__TASK DATA__
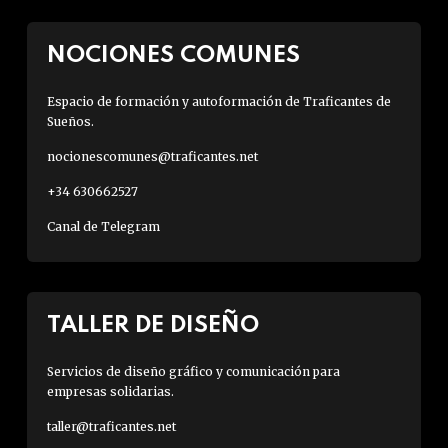
NOCIONES COMUNES
Espacio de formación y autoformación de Traficantes de
Sueños.
nocionescomunes@traficantes.net
+34 630662527
Canal de Telegram
TALLER DE DISEÑO
Servicios de diseño gráfico y comunicación para
empresas solidarias.
taller@traficantes.net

__EXERCISE DETAILS__
Retype each line of the records exactly as it reads; no pictures belong in the copy.

__PROBLEM SOLUTION__
NOCIONES COMUNES
Espacio de formación y autoformación de Traficantes de
Sueños.
nocionescomunes@traficantes.net
+34 630662527
Canal de Telegram
TALLER DE DISEÑO
Servicios de diseño gráfico y comunicación para
empresas solidarias.
taller@traficantes.net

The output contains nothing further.